* _THE DATA_:
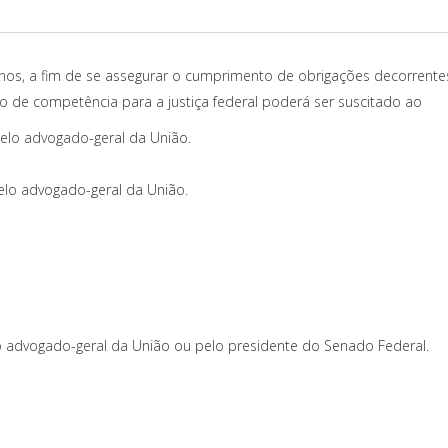
anos, a fim de se assegurar o cumprimento de obrigações decorrente
to de competência para a justiça federal poderá ser suscitado ao
elo advogado-geral da União.
elo advogado-geral da União.
lo advogado-geral da União ou pelo presidente do Senado Federal.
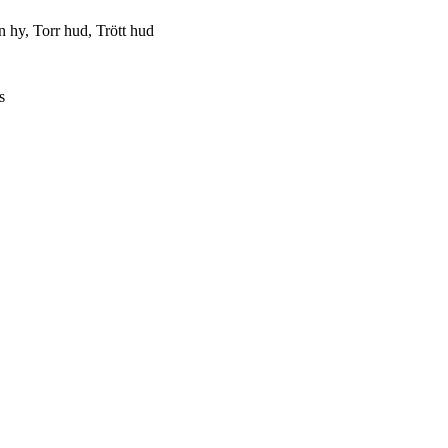
 hy, Torr hud, Trött hud
s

* _YOUR OBJECTIVE_:
I'd like every record transcribed exactly, with no pictures carried over.

* _ANSWER SPACE_:
anos, a fim de se assegurar o cumprimento de obrigações decorrente
to de competência para a justiça federal poderá ser suscitado ao
elo advogado-geral da União.
elo advogado-geral da União.
lo advogado-geral da União ou pelo presidente do Senado Federal.
 hy, Torr hud, Trött hud
s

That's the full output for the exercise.